Triggers vary among patients. Chocolate and caffeine may trigger migraine in some people, but act as a reliever for others. Potential migraine triggers:

> Emotions: Stress, anxiety, depression.

> Diet: Alcohol, caffeine, chocolate, cheese, foods that contain additives like tyramine such as yoghurt, shrimp paste, soy sauce, soybean, tempeh and certain nuts and fruits.

> Dehydration: Lack of fluids.

> Hunger: Missing meals, low blood sugar.

> Physical: Fatigue, lack of sleep, over-exertion, shoulder or neck pain/tension.

> Environment: Strong smells, bright lights, heat, stuffy rooms, drastic temperature changes, flickering screens, prolonged exposure to screens of electronic devices, loud noises.

> Medication: Hormone replacement therapy, combined oral contraceptive pills.

> Hormones: Menstruation.

Despite it being a treatable ailment, 60% of people with migraine are not diagnosed by healthcare professionals. It is important to not ignore your headache if it occurs frequently and seek medical attention as soon as you can. Pain management for migraine consists of medication and lifestyle changes, including avoiding migraine triggers. Improving your mental and physical well-being and getting enough rest and sleep is important to avoid further attacks.

Prophylaxis treatment, which is different from acute pain relief, is aimed at reducing the frequency, duration and severity of migraine attacks. It is usually recommended to patients who have four or more migraine attacks per month or severe debilitating headaches.

Only one in eight migraine patients receives preventative treatment. It is important for people with frequent migraine attacks to be under the care of neurologists or experienced specialist physicians as they need to be educated and counselled on their disease and potential side effects of medication.

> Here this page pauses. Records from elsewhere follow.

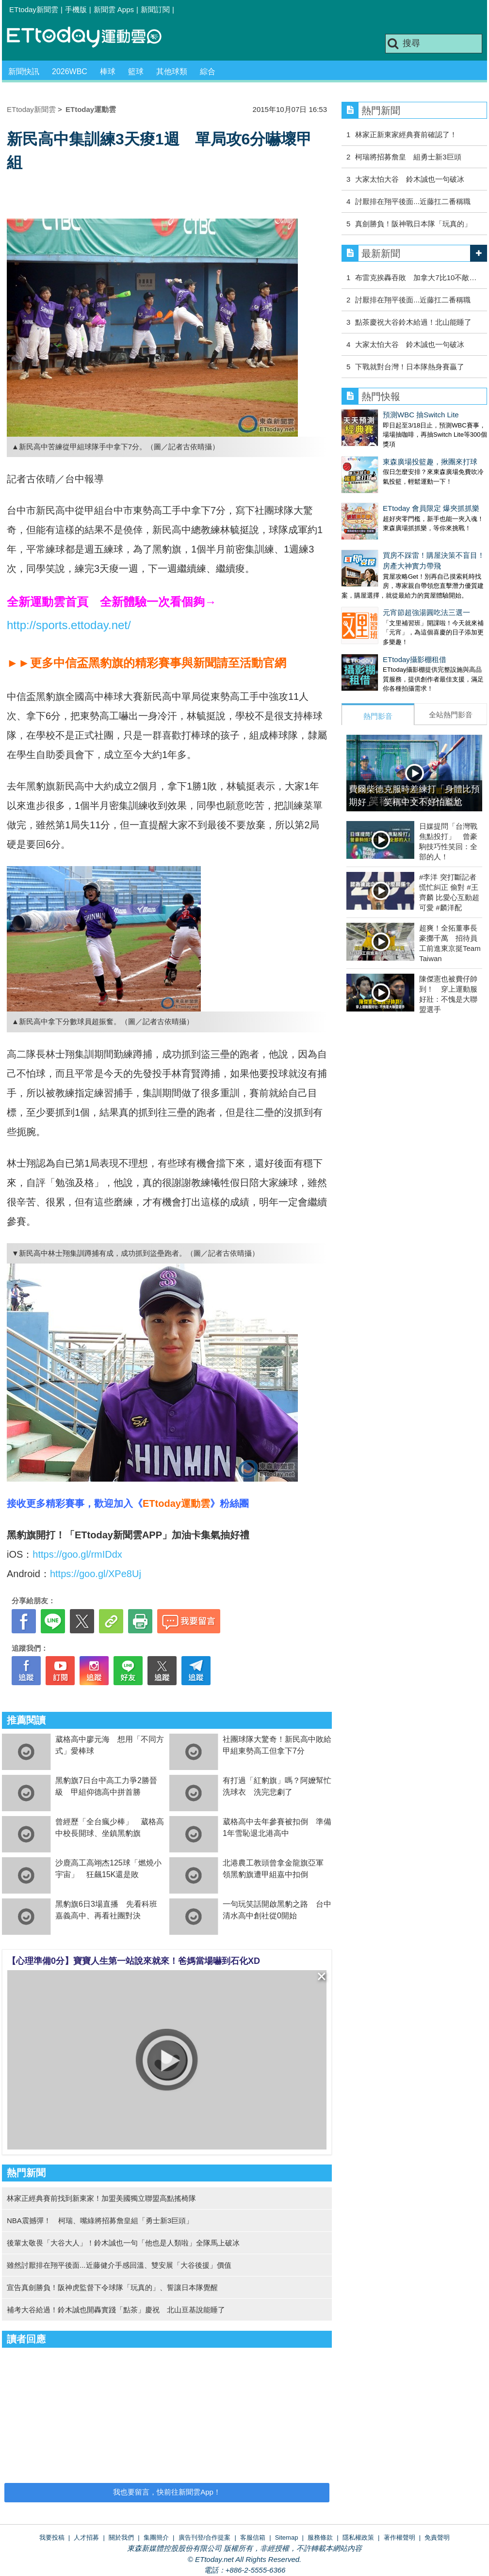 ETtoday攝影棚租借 (414, 659)
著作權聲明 (399, 2537)
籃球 (136, 71)
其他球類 (171, 71)
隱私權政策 (358, 2537)
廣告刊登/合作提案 (205, 2537)
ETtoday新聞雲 (33, 9)
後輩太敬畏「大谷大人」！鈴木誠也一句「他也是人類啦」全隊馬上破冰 (123, 2243)
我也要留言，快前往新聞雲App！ (167, 2492)
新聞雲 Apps (114, 9)
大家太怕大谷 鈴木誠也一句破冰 (409, 179)
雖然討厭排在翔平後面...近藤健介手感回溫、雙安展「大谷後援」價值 (119, 2265)
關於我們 (121, 2537)
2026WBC (69, 71)
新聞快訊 (23, 71)
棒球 (107, 71)
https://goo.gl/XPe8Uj (95, 1573)
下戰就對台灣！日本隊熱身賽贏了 (409, 367)
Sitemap (286, 2537)
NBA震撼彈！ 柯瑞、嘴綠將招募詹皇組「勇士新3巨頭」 (100, 2220)
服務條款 (320, 2537)
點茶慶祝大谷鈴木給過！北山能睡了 (413, 322)
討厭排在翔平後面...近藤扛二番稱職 (413, 201)
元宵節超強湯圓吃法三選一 (426, 612)
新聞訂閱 (155, 9)
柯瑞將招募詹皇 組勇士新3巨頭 (408, 157)
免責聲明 (437, 2537)
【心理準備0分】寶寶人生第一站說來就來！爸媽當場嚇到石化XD (133, 1961)
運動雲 (92, 37)
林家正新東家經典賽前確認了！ (406, 134)
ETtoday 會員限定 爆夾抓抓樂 (431, 508)
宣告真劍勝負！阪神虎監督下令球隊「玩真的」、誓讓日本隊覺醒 (112, 2287)
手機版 (76, 9)
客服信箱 (252, 2537)
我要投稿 (52, 2537)
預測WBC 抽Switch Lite (421, 415)
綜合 (207, 71)
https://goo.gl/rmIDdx (77, 1554)
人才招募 (86, 2537)
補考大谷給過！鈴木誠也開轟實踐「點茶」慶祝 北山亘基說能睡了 (116, 2310)
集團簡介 (156, 2537)
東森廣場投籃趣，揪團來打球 (430, 462)
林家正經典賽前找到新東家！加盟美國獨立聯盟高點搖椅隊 (101, 2198)
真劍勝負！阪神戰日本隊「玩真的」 (413, 224) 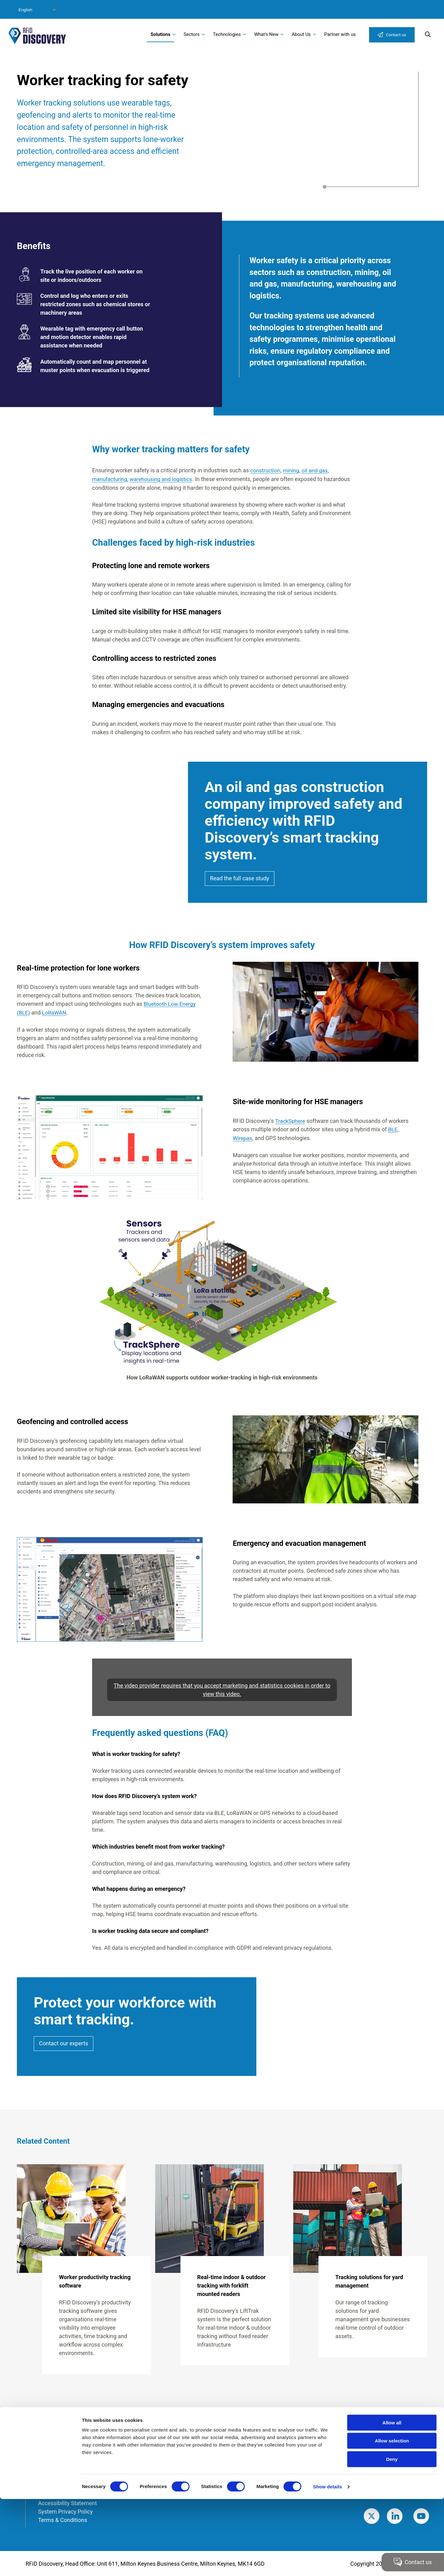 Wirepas (243, 1137)
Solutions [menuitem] (160, 34)
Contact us (396, 34)
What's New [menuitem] (266, 34)
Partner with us (340, 34)
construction (266, 470)
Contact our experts (63, 2043)
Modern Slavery (57, 2477)
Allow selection (392, 2518)
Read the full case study (240, 878)
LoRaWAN (55, 1012)
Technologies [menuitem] (227, 34)
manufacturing (110, 478)
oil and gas (317, 470)
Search (428, 34)
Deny (392, 2536)
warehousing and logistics (163, 478)
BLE (393, 1128)
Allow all (392, 2499)
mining (292, 470)
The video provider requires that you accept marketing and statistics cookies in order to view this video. (222, 1689)
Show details (327, 2563)
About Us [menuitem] (301, 34)
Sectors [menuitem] (192, 34) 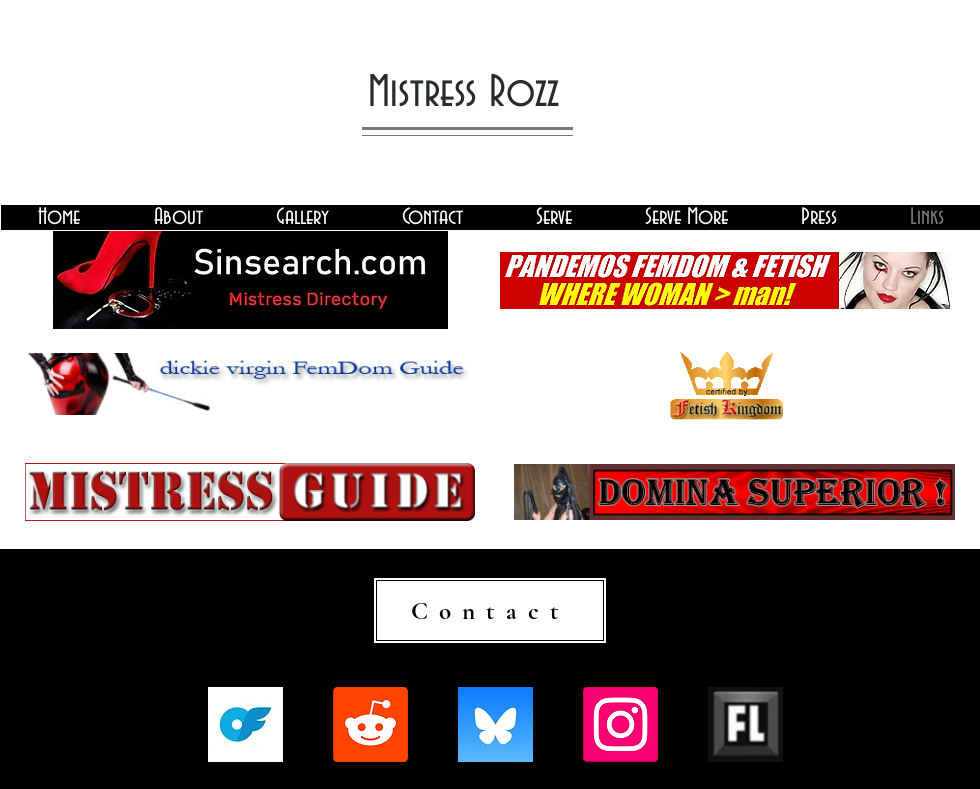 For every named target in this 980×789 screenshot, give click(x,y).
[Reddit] (370, 724)
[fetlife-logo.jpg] (745, 724)
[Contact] (490, 610)
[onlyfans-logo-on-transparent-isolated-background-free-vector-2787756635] (245, 724)
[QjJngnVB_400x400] (495, 724)
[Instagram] (620, 724) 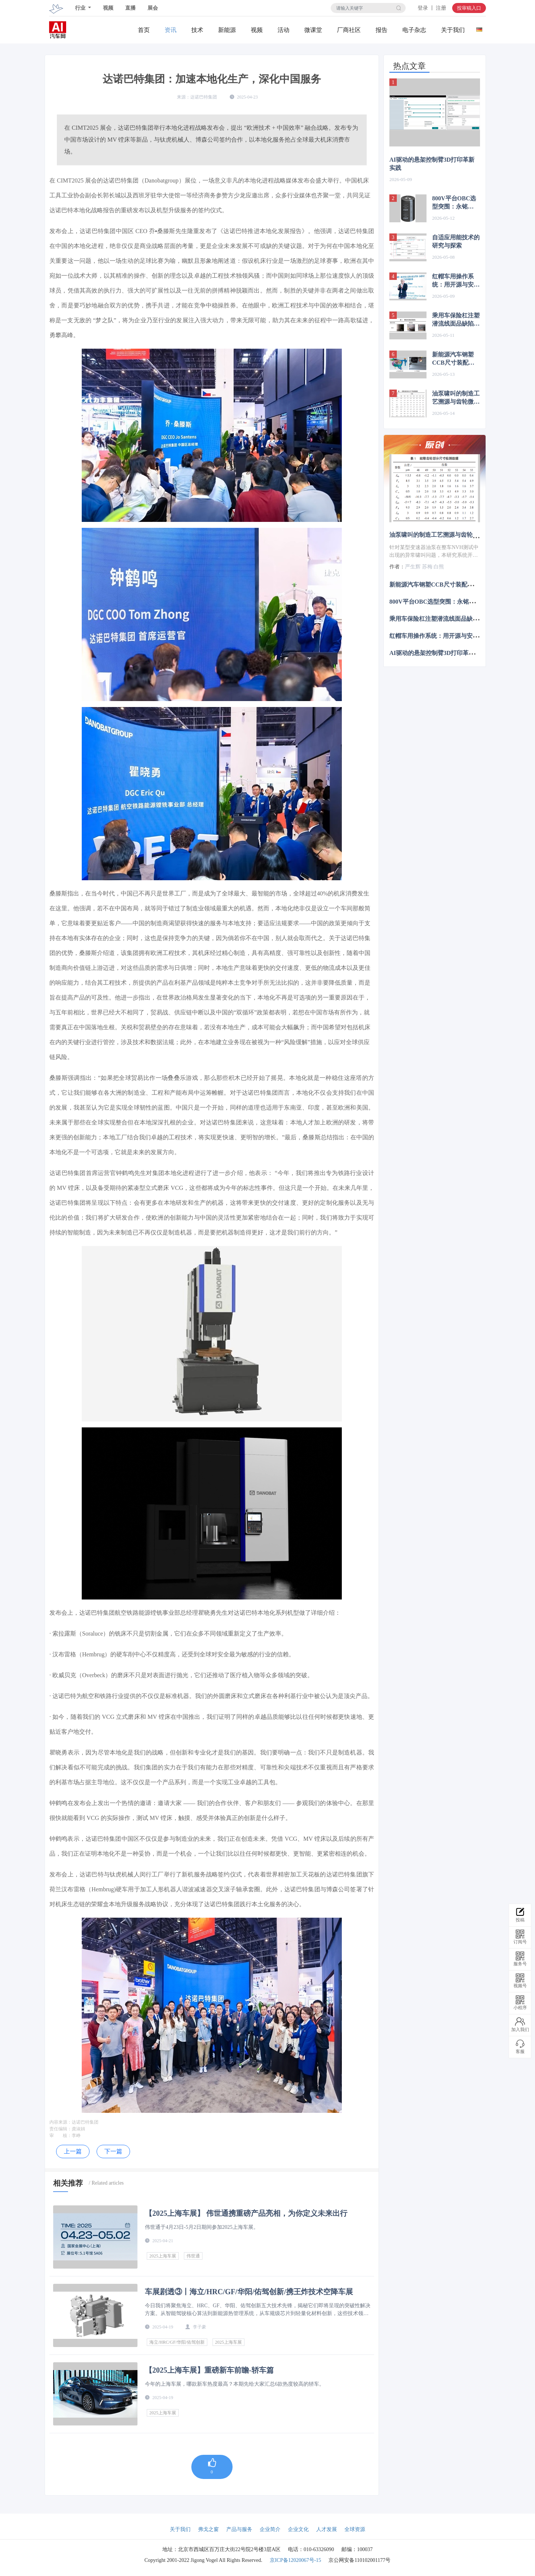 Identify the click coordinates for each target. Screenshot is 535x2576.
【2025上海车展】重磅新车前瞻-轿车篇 (209, 2370)
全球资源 (354, 2529)
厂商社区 (349, 30)
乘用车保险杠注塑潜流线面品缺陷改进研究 (456, 320)
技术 (197, 30)
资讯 (170, 30)
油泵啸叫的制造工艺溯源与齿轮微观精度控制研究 (456, 398)
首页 (144, 30)
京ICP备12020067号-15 (295, 2560)
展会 (152, 8)
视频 (108, 8)
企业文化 (298, 2529)
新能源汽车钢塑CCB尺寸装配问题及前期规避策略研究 (456, 359)
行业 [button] (81, 8)
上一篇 (73, 2151)
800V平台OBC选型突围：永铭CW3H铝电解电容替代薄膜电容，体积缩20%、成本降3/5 (456, 203)
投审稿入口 (469, 8)
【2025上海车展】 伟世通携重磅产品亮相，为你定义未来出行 (246, 2213)
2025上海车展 (162, 2256)
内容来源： (60, 2122)
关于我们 (453, 30)
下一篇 (113, 2151)
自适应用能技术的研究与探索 (456, 241)
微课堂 (313, 30)
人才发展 (326, 2529)
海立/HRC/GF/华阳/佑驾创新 (177, 2342)
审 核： (60, 2135)
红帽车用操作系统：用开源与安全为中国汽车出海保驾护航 (456, 281)
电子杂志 (414, 30)
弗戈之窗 (208, 2529)
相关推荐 (68, 2183)
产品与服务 (239, 2529)
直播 (130, 8)
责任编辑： (60, 2128)
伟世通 (193, 2256)
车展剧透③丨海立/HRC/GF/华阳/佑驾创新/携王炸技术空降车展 (249, 2292)
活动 (283, 30)
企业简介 (270, 2529)
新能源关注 (227, 30)
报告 (382, 30)
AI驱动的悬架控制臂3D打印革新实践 (431, 163) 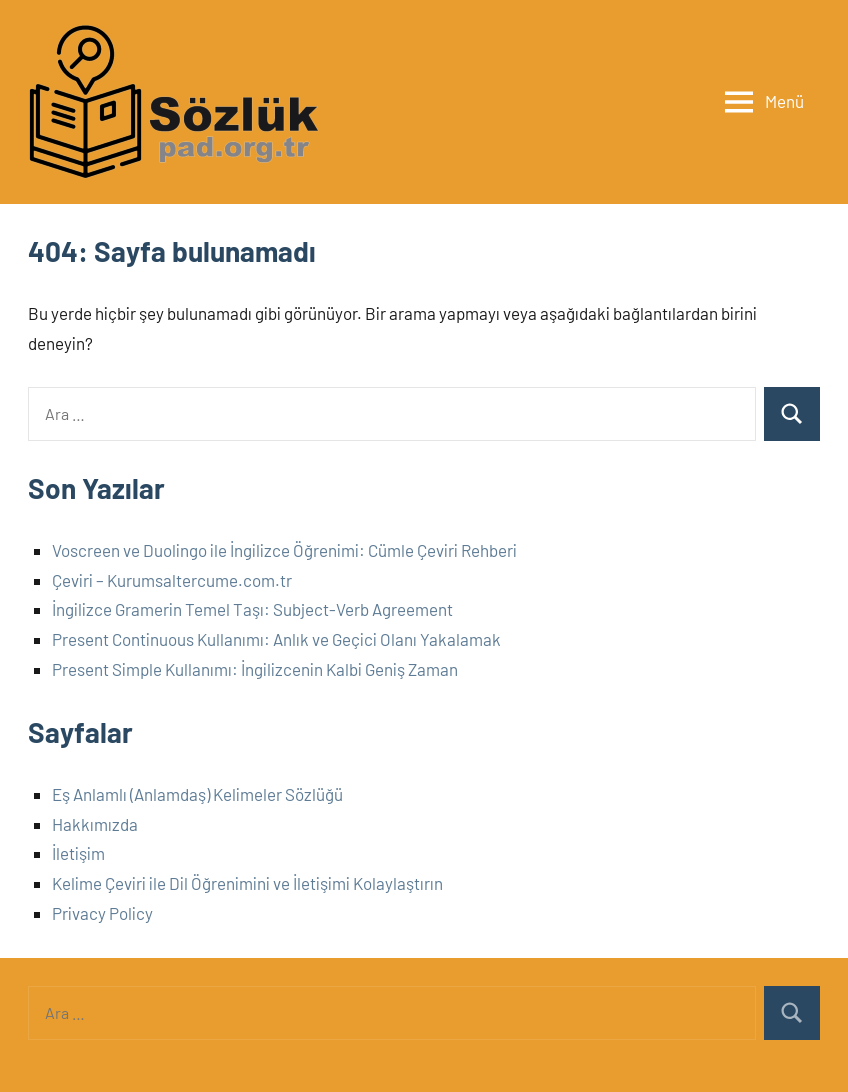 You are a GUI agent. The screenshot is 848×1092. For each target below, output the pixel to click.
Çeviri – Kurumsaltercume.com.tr (172, 580)
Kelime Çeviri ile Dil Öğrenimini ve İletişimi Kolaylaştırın (247, 883)
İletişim (78, 853)
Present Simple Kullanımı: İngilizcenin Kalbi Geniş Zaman (255, 669)
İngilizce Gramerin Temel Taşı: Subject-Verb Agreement (252, 609)
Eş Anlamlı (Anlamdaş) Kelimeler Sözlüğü (197, 794)
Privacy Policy (102, 913)
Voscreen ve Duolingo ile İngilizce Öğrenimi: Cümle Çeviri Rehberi (284, 550)
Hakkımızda (95, 824)
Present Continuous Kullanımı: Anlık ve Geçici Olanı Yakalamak (276, 639) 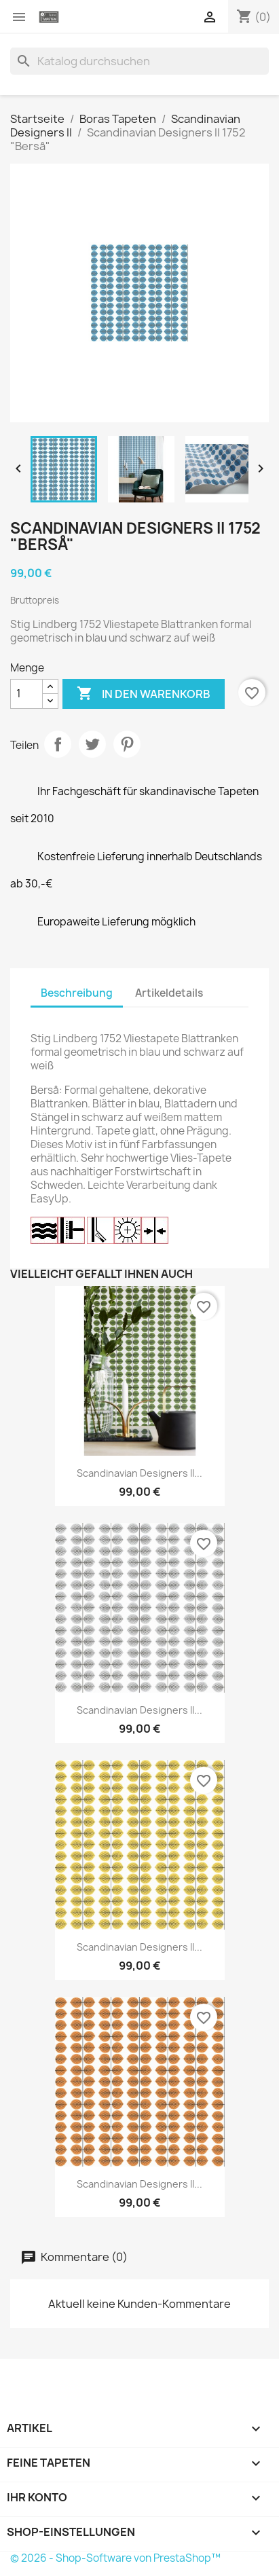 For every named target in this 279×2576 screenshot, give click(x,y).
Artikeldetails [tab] (169, 993)
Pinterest (127, 744)
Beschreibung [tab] (77, 993)
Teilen (57, 744)
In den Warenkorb (143, 694)
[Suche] (139, 61)
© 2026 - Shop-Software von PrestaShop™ (115, 2558)
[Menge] (26, 694)
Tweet (92, 744)
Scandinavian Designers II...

Some people may need to be on preventative treatment for three months or more, depending on the severity of headaches. Compliance to treatment is paramount to assess efficacy of the medication.

Other than medication, psychotherapy such as biofeedback, cognitive behavioural therapy and relaxation therapy can be used alongside pharmacologic treatments.

It is important for patients to keep a diary of their headaches and monitor their progress. There are migraine management apps that keep track of your headaches.

A good patient-doctor rapport is also vital, as pain control may not be achieved immediately, especially in those with chronic migraine. Patients must have trust and confidence in their neurologists, and, if possible, easy access to their clinics so that care continuity can be maintained and concerns can be addressed as soon as possible.

Dr Sherrini Ahmad Bazir Ahmad is a consultant neurologist and general physician at Subang Jaya Medical Centre, president of Epilepsy Society Malaysia, and honorary treasurer for Epilepsy Council, Malaysian Society of Neurosciences.